Ce dernier apprécie ses photographies de nuit. Il l’emmène dans son atelier de la rue de La Boétie puis dans son château de Boisgeloup, en Normandie, où le photographe immortalise ses sculptures, alors jamais montrées. Cette rencontre marque le début d’une longue amitié. Le maitre espagnol ne cessera d’encourager Brassai dans son travail. C’est aussi lui qui, dans les années 1940, insiste pour que le photographe reprenne le dessin.

Les clichés des sculptures de Picasso sont publiés dans le premier numéro de la revue Minotaure, avec qui Brassaï entame une collaboration, et qui lui permet de rencontrer les Surréalistes. On a souvent souligné le caractère étrange de ses photographies, particulièrement celles d’objets ordinaires, comme son intérêt pour les graffiti. Mais Brassaï s’est toujours défendu d’appartenir au mouvement. Toutefois, à travers ses clichés sans trucage ni fioritures, il réussit à instiller une part de rêve, qui n’échappe à personne et surtout pas au critique et premier directeur du Musée national d’art moderne Jean Cassou :

« Seul Brassaï atteint au fantastique parce que c’est un réaliste et qu’il sait choisir ces rencontres que la vie nous fournit quotidiennement, qui nous saisissent et nous font rêver. »  

En l’espace d’une décennie, Brassaï est devenu une icône de la photographie, tentant de répondre à toutes les propositions sans jamais cesser d’explorer de nouveaux thèmes et moyens d’expression : le dessin, la sculpture et même la tapisserie. Brassaï réalisera également un film, Tant qu’il y aura des bêtes, qui recevra le prix de l’originalité au festival de Cannes de 1956.
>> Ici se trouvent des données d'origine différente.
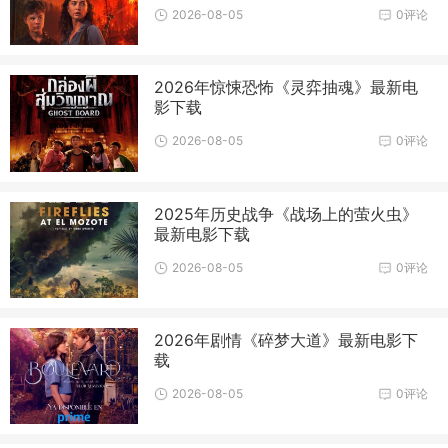
2026-08-05
0评论
2026年惊悚恐怖《灵弈抽魂》最新电
影下载
2026-08-05
0评论
2025年历史战争《战场上的萤火虫》
最新电影下载
2026-08-05
0评论
2026年剧情《碎梦大道》最新电影下
载
2026-08-05
0评论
Descendu à Nice en 1940, le photographe décide finalement de rentrer à Paris pour protéger ses négatifs ; il y reste pendant toute la période de l’Occupation. Malgré les sollicitations des autorités allemandes, il refuse de collaborer, quitte à ne plus pouvoir pratiquer. Il revient à l’écriture avec Bistro-Tabac, sorte de compte-rendu en langage populaire des absurdités de cette période sombre.

Brassaï est aussi un passionné de danse. Celui qui, du haut de ses 18 ans, avait proposé un argument de ballet au compositeur Béla Bartók, réalise son rêve en 1945 et produit les décors du ballet Rendez-Vous de Jacques Prévert.

Brassaï produira et s’investira dans de nouveaux projets jusqu’à son dernier souffle, en 1984. Il mourra, plume en main, venant juste d’achever un ouvrage sur la vie de Proust, qui l’avait occupé pendant plusieurs années. Le photographe aura enveloppé Paris de son regard enchanteur, révélant les multiples visages de la ville à travers des images aujourd’hui intemporelles.